Für ein Gerät dieser Größe bietet das 2.1 Lautsprechersystem eine erstaunlich niedrige maximale Lautstärke. Um ein rundes Klangbild zu bekommen, mussten wir im erweiterten Modus des VIA HD Audio Decks die lautlose Entzerrung aktivieren und weitere Einbußen in Sachen Lautstärke hinnehmen. Sound-Enthusiasten und Musikliebhaber sollten zu einer externen Lösung greifen.

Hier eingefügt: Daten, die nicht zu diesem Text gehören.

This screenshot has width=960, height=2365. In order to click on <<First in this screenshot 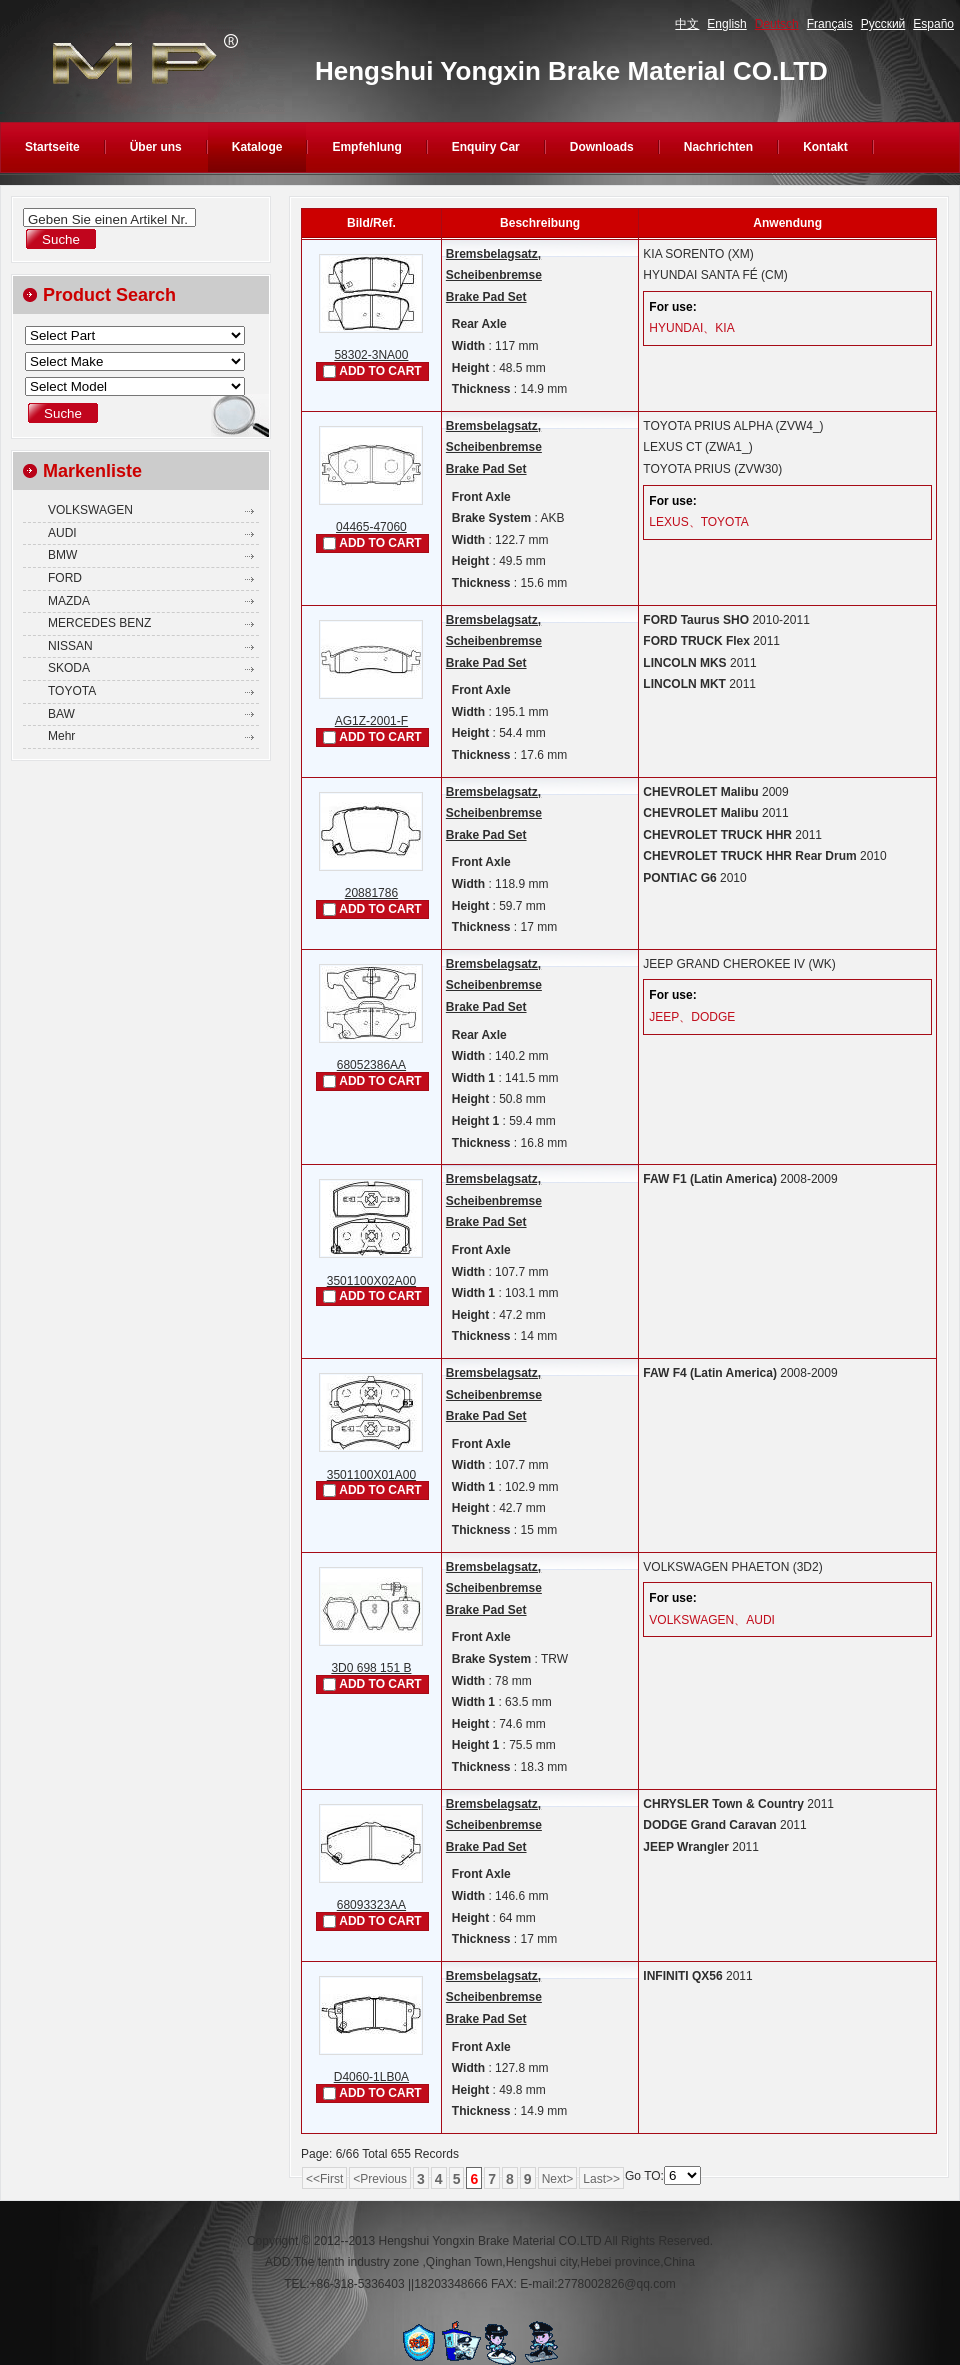 , I will do `click(324, 2179)`. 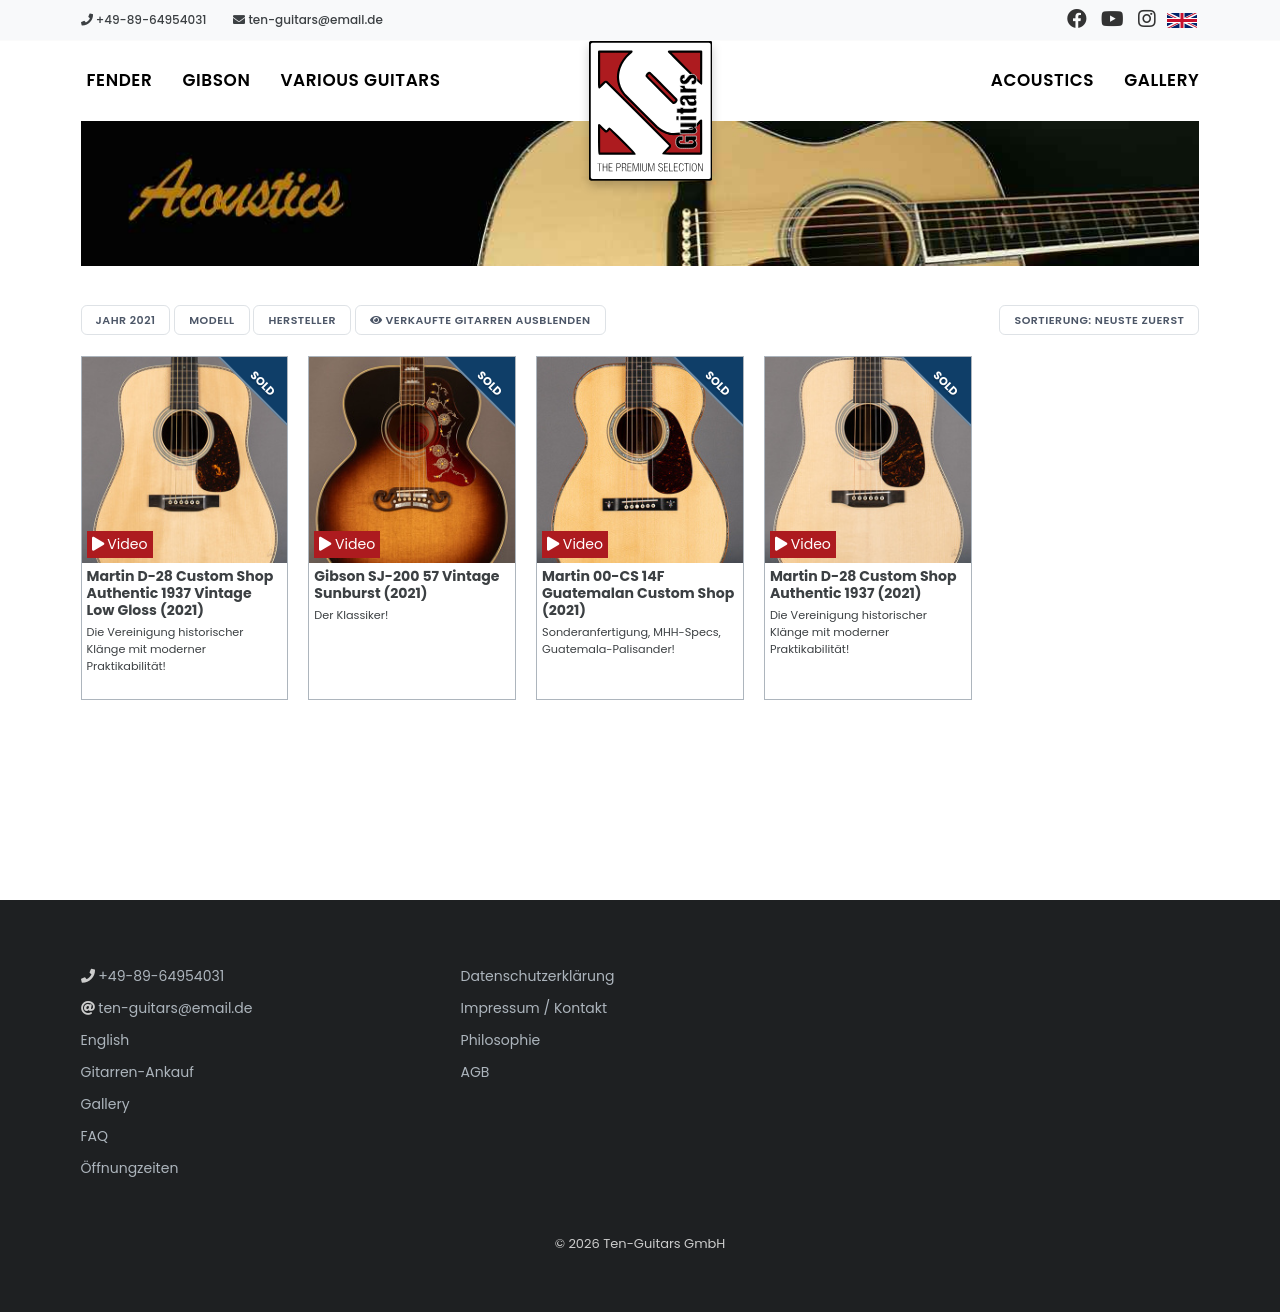 Image resolution: width=1280 pixels, height=1312 pixels. What do you see at coordinates (120, 544) in the screenshot?
I see `Video` at bounding box center [120, 544].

Leise, diesmal im positiven Sinne, bleibt die ausgeklügelte Kühllösung des ASUS ROG G75VW. Im Leerlauf bei einem Verbrauch von 23,2 Watt sind die zwei Lüfter mit 32 Dezibel (A) kaum wahrnehmbar. Auch unter Volllast (146 Watt) kommt die Kühlung nicht über eine Geräuschemission von 44 Dezibel (A). Im leisen Betrieb werden die Oberflächentemperaturen auf durchschnittlich 29 Grad Celsius begrenzt. Die gummierte Handballenauflage bleibt stets bei angenehmen 26 Grad Celsius. Trotz der Sparsamkeit hält der Akku mit einer Kapazität von 5.200 mAh maximal 3 Stunden abseits der Steckdose durch. Nutzt man die WLAN-Verbindung und fordert hier und da etwas Prozessorleistung ein, kann man mit knapp zwei Stunden rechnen.

Zusammenfassung

Die 17-Zoll Variante aus der Republic of Gamers Reihe von ASUS bekommt kein ganz so gutes Urteil wie der kleinere 15-Zoll Bruder. Das matte FullHD-Display bietet bedeutend weniger Helligkeit, das 2.1 Lautsprechersystem empfiehlt sich nicht gerade für Multimedia-Enthusiasten und die Mobilität ist mit zwei Stunden praktischer Akkuleistung und 4,3 kg Gewicht eingeschränkt. Zu den Stärken zählen die ergonomische, beleuchtete Chiclet-Tastatur und die Eingabegeräte im Allgemeinen. Der leise und kühle Betrieb, die stylische Optik und das Blu-ray Laufwerk finden sich ebenfalls auf der Haben-Seite ein. Zudem kann der Gaming-Bolide mit einer weitestgehend guten Verarbeitung punkten.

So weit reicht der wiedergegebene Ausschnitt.